Menurut al-Zuhaili Istifham atau kalimat tanya pada ayat ini merupakan istifham inkari, yang menunjukkan penyangkalan atau larangan.[4] Dengan kata lain pertanyaan tersebut bermakna: Janganlah kamu mengira pengakuan keimanan itu akan langsung diakui tanpa ujian sebagai buktinya!
Ada pula yang berpendapat bahwa kata tanya ini berfungsi tawbikh (celaan) terhadap orang yang menyangka akan dibiarkan pengakuannya tanda ada pembuktian. Sebagian lagi berpendapat sebagai bantahan yang mengandung arti:
كيف تحسبون أنكم تتركون
Bagaimana mungkin kalian mengira akan dibiarkan begitu saja mengaku beriman![5]
وَلَمَّا يَعْلَمِ الله الَّذِيْنَ جَاهَدُوْا مِنْكُم
Padahal Allah belum menyaksikan orang yang berjihad dari kalanganmu!
Artinya, sebagai manusia belum bisa diakui mu’min, kalau mereka belum membuktikan keimanannya dengan jihad. Jihad merupakan tanda bukti keimanan. Jihad juga merupakan sebagian dari ujian keimanan.
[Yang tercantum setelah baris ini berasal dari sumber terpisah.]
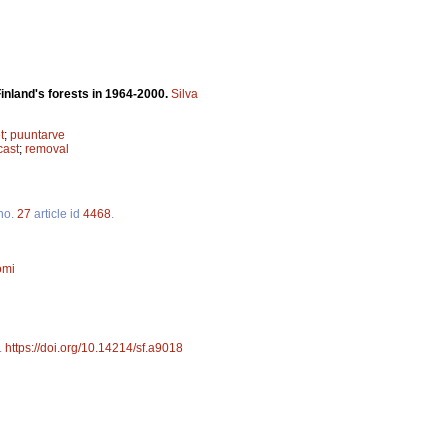
inland's forests in 1964-2000.
Silva
t
;
puuntarve
cast
;
removal
no.
27
article id
4468
.
omi
.
https://doi.org/10.14214/sf.a9018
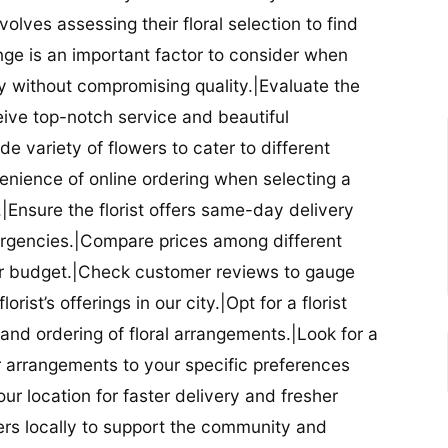
nvolves assessing their floral selection to find
nge is an important factor to consider when
lity without compromising quality.|Evaluate the
eceive top-notch service and beautiful
de variety of flowers to cater to different
nience of online ordering when selecting a
ry.|Ensure the florist offers same-day delivery
mergencies.|Compare prices among different
 your budget.|Check customer reviews to gauge
orist’s offerings in our city.|Opt for a florist
and ordering of floral arrangements.|Look for a
lor arrangements to your specific preferences
our location for faster delivery and fresher
lowers locally to support the community and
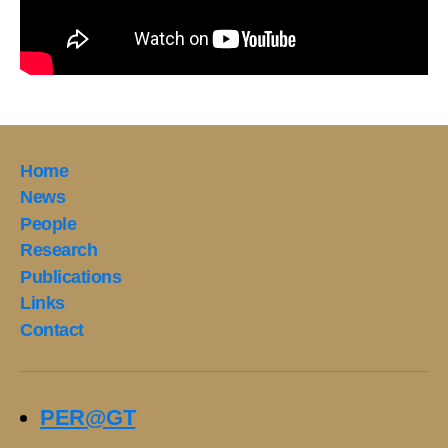
Home
News
People
Research
Publications
Links
Contact
PER@GT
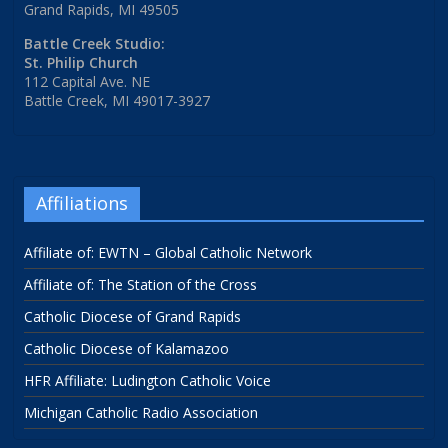
Grand Rapids, MI 49505
Battle Creek Studio:
St. Philip Church
112 Capital Ave. NE
Battle Creek, MI 49017-3927
Affiliations
Affiliate of: EWTN – Global Catholic Network
Affiliate of: The Station of the Cross
Catholic Diocese of Grand Rapids
Catholic Diocese of Kalamazoo
HFR Affiliate: Ludington Catholic Voice
Michigan Catholic Radio Association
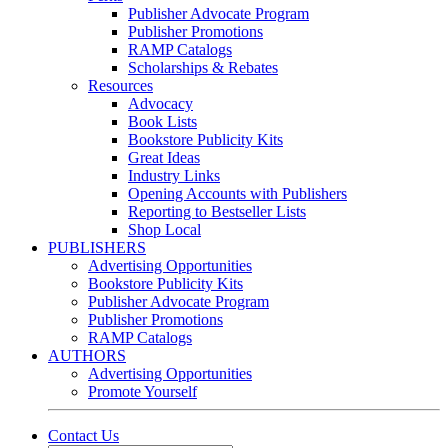
Publisher Advocate Program
Publisher Promotions
RAMP Catalogs
Scholarships & Rebates
Resources
Advocacy
Book Lists
Bookstore Publicity Kits
Great Ideas
Industry Links
Opening Accounts with Publishers
Reporting to Bestseller Lists
Shop Local
PUBLISHERS
Advertising Opportunities
Bookstore Publicity Kits
Publisher Advocate Program
Publisher Promotions
RAMP Catalogs
AUTHORS
Advertising Opportunities
Promote Yourself
Contact Us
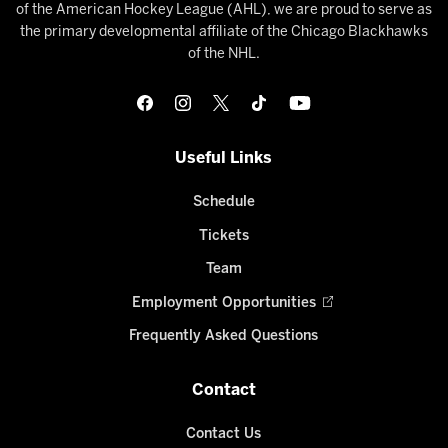
of the American Hockey League (AHL), we are proud to serve as
the primary developmental affiliate of the Chicago Blackhawks
of the NHL.
Useful Links
Schedule
Tickets
Team
Employment Opportunities
Frequently Asked Questions
Contact
Contact Us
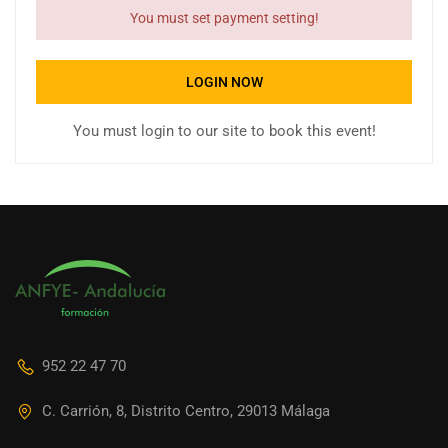
You must set payment setting!
LOGIN NOW
You must login to our site to book this event!
952 22 47 70
C. Carrión, 8, Distrito Centro, 29013 Málaga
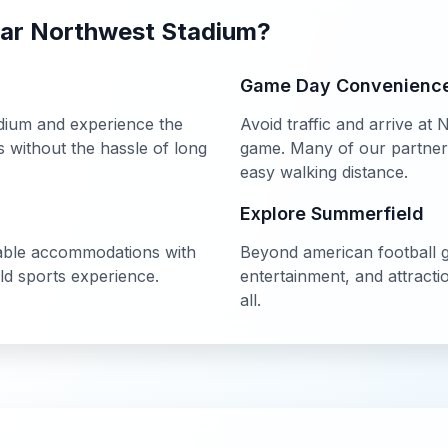
ear
Northwest Stadium
?
Game Day Convenienc
dium
and experience the
Avoid traffic and arrive at
N
without the hassle of long
game. Many of our partner h
easy walking distance.
Explore
Summerfield
able accommodations with
Beyond
american football
g
ld
sports experience.
entertainment, and attract
all.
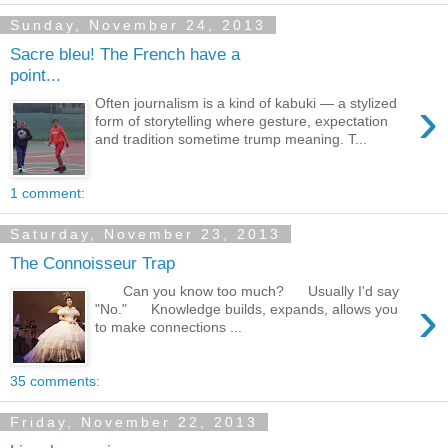
Sunday, November 24, 2013
Sacre bleu! The French have a
point...
›
Often journalism is a kind of kabuki — a stylized
form of storytelling where gesture, expectation
and tradition sometime trump meaning. T...
1 comment:
Saturday, November 23, 2013
The Connoisseur Trap
Can you know too much? Usually I'd say
›
"No." Knowledge builds, expands, allows you
to make connections ...
35 comments:
Friday, November 22, 2013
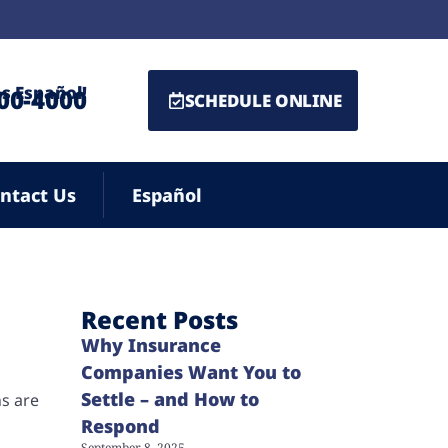
s Español!
500-4000
SCHEDULE ONLINE
ntact Us
Español
Recent Posts
Why Insurance
Companies Want You to
Settle – and How to
ns are
Respond
September 8, 2025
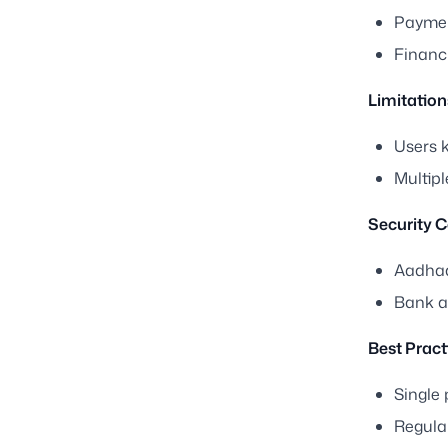
Paymen
Financ
Limitation
Users 
Multip
Security C
Aadhaa
Bank au
Best Pract
Single
Regular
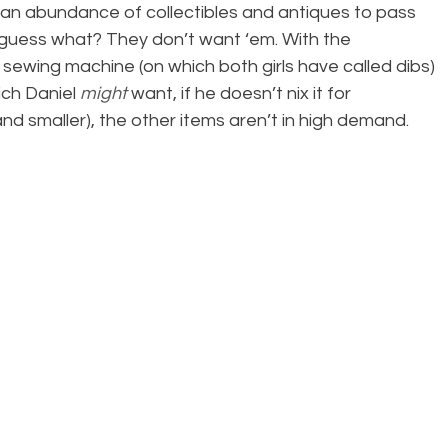
an abundance of collectibles and antiques to pass 
 guess what? They don’t want ‘em. With the 
sewing machine (on which both girls have called dibs) 
ch Daniel 
might
 want, if he doesn’t nix it for 
d smaller), the other items aren’t in high demand.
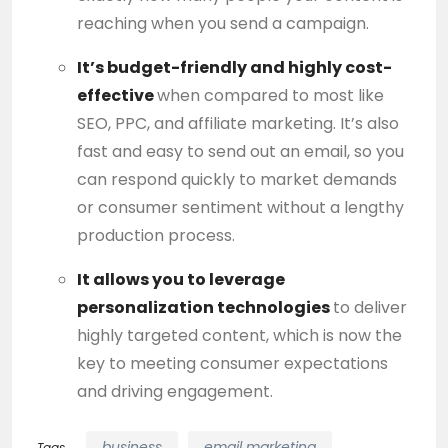
reaching when you send a campaign.
It’s budget-friendly and highly cost-
effective
when compared to most like
SEO, PPC, and affiliate marketing. It’s also
fast and easy to send out an email, so you
can respond quickly to market demands
or consumer sentiment without a lengthy
production process.
It allows you to leverage
personalization technologies
to deliver
highly targeted content, which is now the
key to meeting consumer expectations
and
driving
engagement.
business
email marketing
Tags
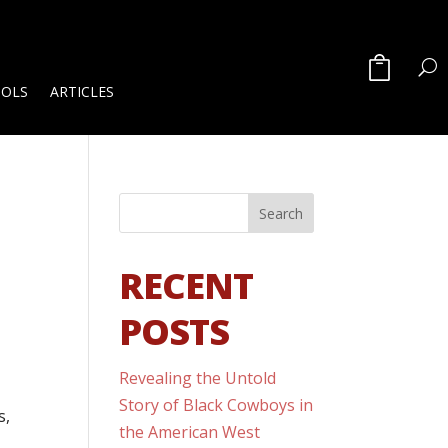
OOLS
ARTICLES
RECENT
POSTS
Revealing the Untold
Story of Black Cowboys in
s,
the American West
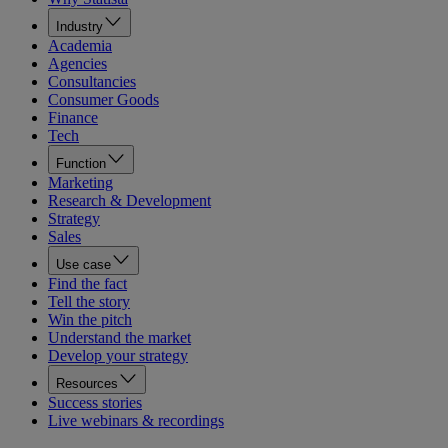
Industry
Academia
Agencies
Consultancies
Consumer Goods
Finance
Tech
Function
Marketing
Research & Development
Strategy
Sales
Use case
Find the fact
Tell the story
Win the pitch
Understand the market
Develop your strategy
Resources
Success stories
Live webinars & recordings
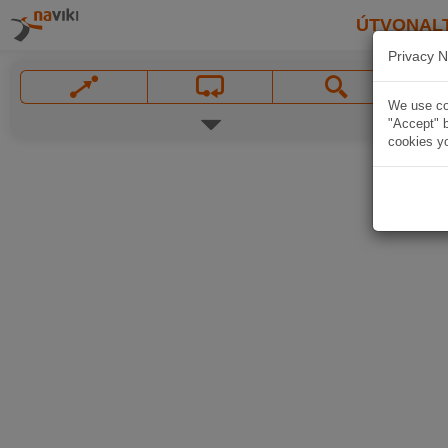
ÚTVONAL
Privacy N
We use coo
"Accept" b
cookies yo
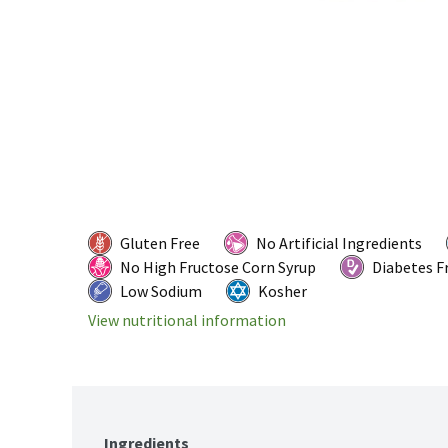
Gluten Free
No Artificial Ingredients
No High Fructose Corn Syrup
Diabetes F
Low Sodium
Kosher
View nutritional information
Ingredients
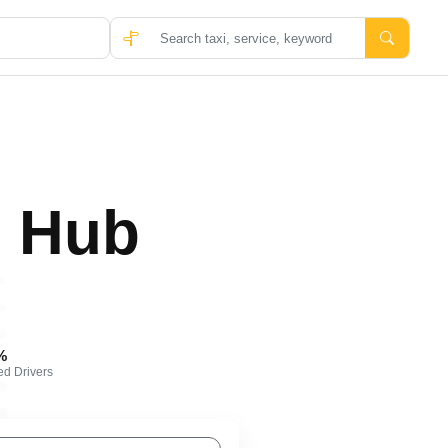
 Hub
%
ied Drivers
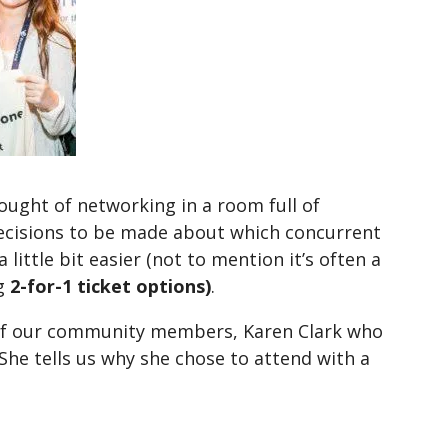
ought of networking in a room full of
decisions to be made about which concurrent
 little bit easier (not to mention it’s often a
ng
2-for-1 ticket options)
.
e of our community members, Karen Clark who
he tells us why she chose to attend with a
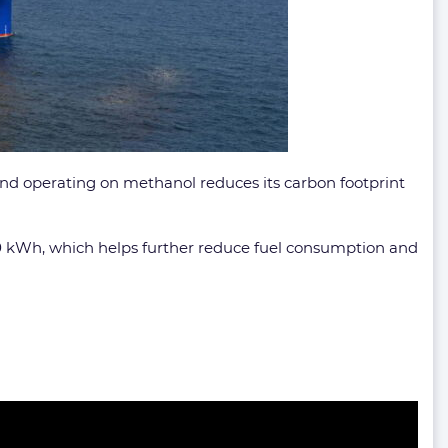
and operating on methanol reduces its carbon footprint
00 kWh, which helps further reduce fuel consumption and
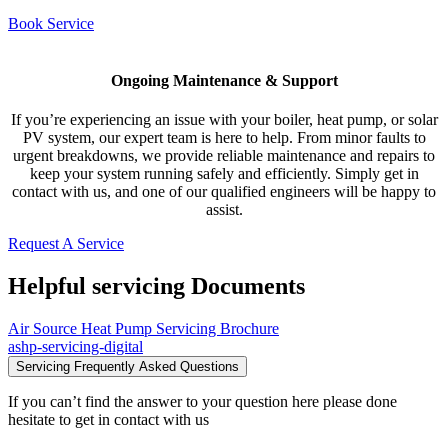
Book Service
Ongoing Maintenance & Support
If you’re experiencing an issue with your boiler, heat pump, or solar
PV system, our expert team is here to help. From minor faults to
urgent breakdowns, we provide reliable maintenance and repairs to
keep your system running safely and efficiently. Simply get in
contact with us, and one of our qualified engineers will be happy to
assist.
Request A Service
Helpful servicing Documents
Air Source Heat Pump Servicing Brochure
ashp-servicing-digital
Servicing Frequently Asked Questions
If you can’t find the answer to your question here please done
hesitate to get in contact with us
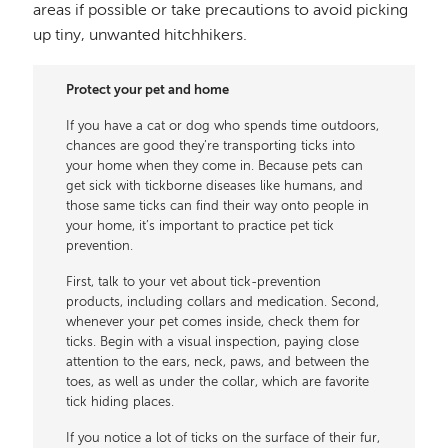
areas if possible or take precautions to avoid picking
up tiny, unwanted hitchhikers.
Protect your pet and home
If you have a cat or dog who spends time outdoors,
chances are good they’re transporting ticks into
your home when they come in. Because pets can
get sick with tickborne diseases like humans, and
those same ticks can find their way onto people in
your home, it’s important to practice pet tick
prevention.
First, talk to your vet about tick-prevention
products, including collars and medication. Second,
whenever your pet comes inside, check them for
ticks. Begin with a visual inspection, paying close
attention to the ears, neck, paws, and between the
toes, as well as under the collar, which are favorite
tick hiding places.
If you notice a lot of ticks on the surface of their fur,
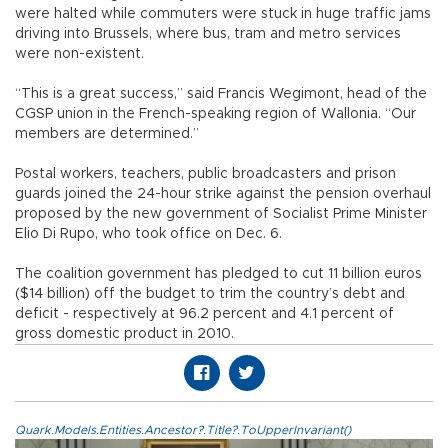
were halted while commuters were stuck in huge traffic jams
driving into Brussels, where bus, tram and metro services
were non-existent.
“This is a great success,” said Francis Wegimont, head of the
CGSP union in the French-speaking region of Wallonia. “Our
members are determined.”
Postal workers, teachers, public broadcasters and prison
guards joined the 24-hour strike against the pension overhaul
proposed by the new government of Socialist Prime Minister
Elio Di Rupo, who took office on Dec. 6.
The coalition government has pledged to cut 11 billion euros
($14 billion) off the budget to trim the country’s debt and
deficit - respectively at 96.2 percent and 4.1 percent of
gross domestic product in 2010.
Quark.Models.Entities.Ancestor?.Title?.ToUpperInvariant()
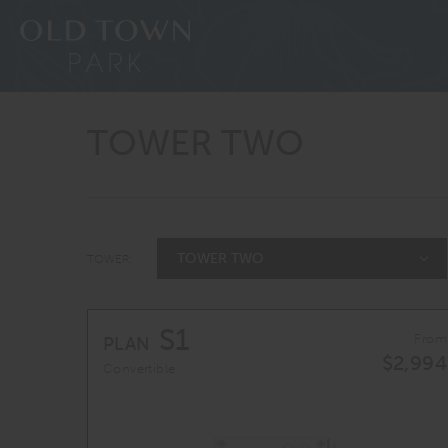
TOWER TWO
TOWER TWO
TOWER:
S1
From
PLAN
$2,994
Convertible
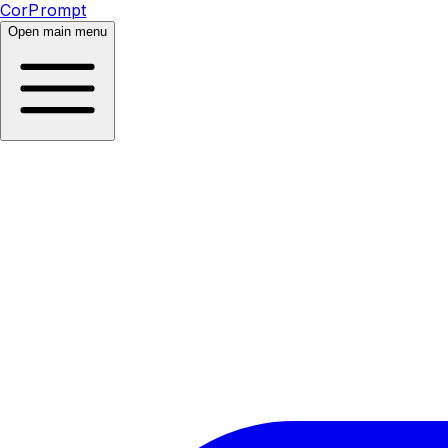
CorPrompt
Open main menu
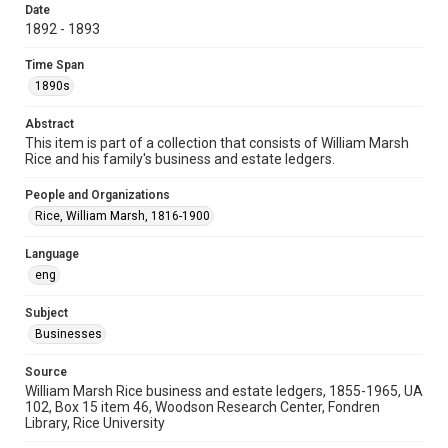
University Archives
Date
1892 - 1893
Task Force on Slavery, Segregation, and Racial Injustice
Rice Images and Documents
Time Span
1890s
Accessibility
This item may have accessibility enhancements created by
Abstract
AI, which means there might be misspellings and/or
grammatical errors. If you are in need of further remediation,
This item is part of a collection that consists of William Marsh
please fill out this form:
Rice and his family's business and estate ledgers.
https://library.rice.edu/requests/digital-collections-
accessible-format-request-form
People and Organizations
Rice, William Marsh, 1816-1900
Language
eng
Subject
Businesses
Source
William Marsh Rice business and estate ledgers, 1855-1965, UA
102, Box 15 item 46, Woodson Research Center, Fondren
Library, Rice University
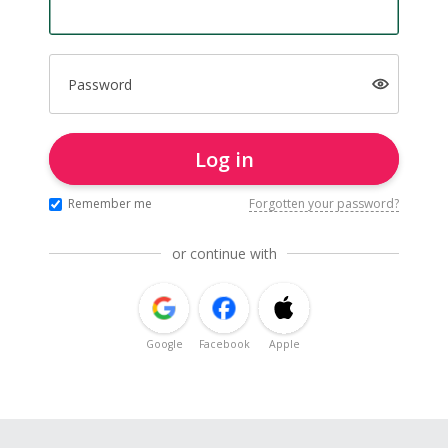
Password
Log in
Remember me
Forgotten your password?
or continue with
Google
Facebook
Apple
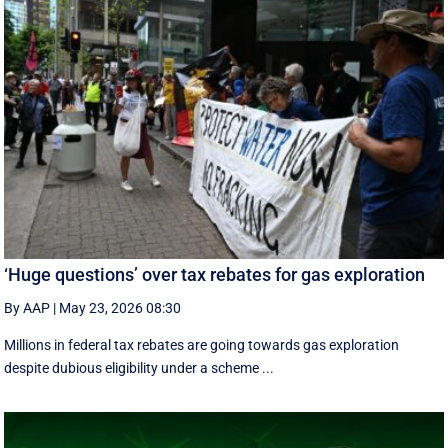
‘Huge questions’ over tax rebates for gas exploration
By AAP
|
May 23, 2026 08:30
Millions in federal tax rebates are going towards gas exploration
despite dubious eligibility under a scheme ...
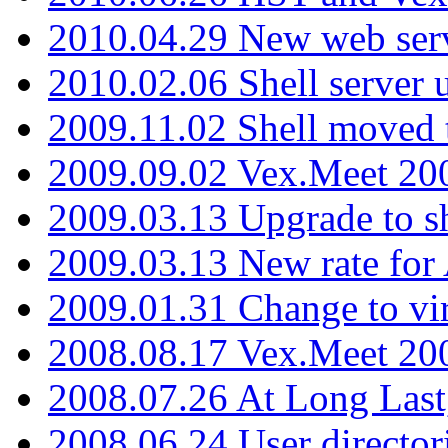
2010.04.29 New web serv
2010.02.06 Shell server 
2009.11.02 Shell moved 
2009.09.02 Vex.Meet 20
2009.03.13 Upgrade to sh
2009.03.13 New rate fo
2009.01.31 Change to vi
2008.08.17 Vex.Meet 20
2008.07.26 At Long Last
2008.06.24 User director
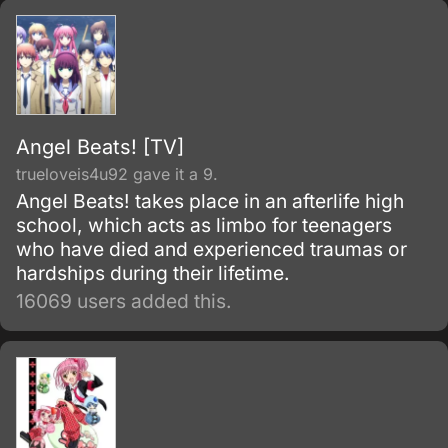
Angel Beats! [TV]
trueloveis4u92 gave it a 9.
Angel Beats! takes place in an afterlife high
school, which acts as limbo for teenagers
who have died and experienced traumas or
hardships during their lifetime.
16069 users added this.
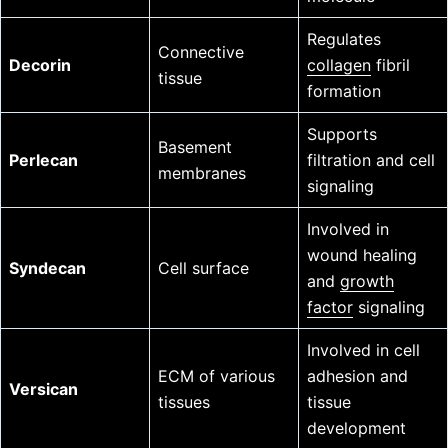
Regulates
Connective
Decorin
collagen
fibril
tissue
formation
Supports
Basement
Perlecan
filtration and cell
membranes
signaling
Involved in
wound healing
Syndecan
Cell surface
and
growth
factor
signaling
Involved in cell
ECM of various
adhesion and
Versican
tissues
tissue
development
Siapa yang siap berjihad, berarti lulus ujian keimanannya.[6] Allah SWT berfirman:
الم أَحَسِبَ النَّاسُ أَنْ يُتْرَكُوا أَنْ يَقُولُوا ءَامَنَّا وَهُمْ لَا يُفْتَنُونَ وَلَقَدْ فَتَنَّا الَّذِينَ مِنْ قَبْلِهِمْ فَلَيَعْلَمَنَّ اللَّهُ الَّذِينَ صَدَقُوا وَلَيَعْلَمَنَّ الْكَاذِبِينَ
“Apakah manusia itu mengira bahwa mereka dibiarkan (saja) mengatakan: “Kami telah beriman”, sedang mereka tidak diuji lagi? Dan sesungguhnya Kami telah menguji orang-orang yang sebelum mereka, maka sesungguhnya Allah mengetahui orang-orang yang benar dan sesungguhnya Dia mengetahui orang-orang yang dusta.” Qs.29:1-3
Orang yang mati tidak berjihad, belum tentu dianggap mukmin. Perhatikan hadits berikut:
عَنْ أَبِي هُرَيْرَةَ قَالَ قَالَ رَسُولُ اللَّهِ صَلَّى اللَّهُ عَلَيْهِ وَسَلَّمَ مَنْ مَاتَ وَلَمْ يَغْزُ وَلَمْ يُحَدِّثْ بِهِ نَفْسَهُ مَاتَ عَلَى شُعْبَةٍ مِنْ نِفَاقٍ
“Diriwayatkan dari Abi Hurairah[7], Rasul SAW bersabda: Barangsiapa yang mati tidak berperang di jalan Allah, dan tidak mempunyai program dirinya dalam jihad, mati pada suatu cabang dari kemunafikan.” Hr. Muslim (206-261H), Abu Dawud(202-275H), al-Nasa`iy (215-303H).[8]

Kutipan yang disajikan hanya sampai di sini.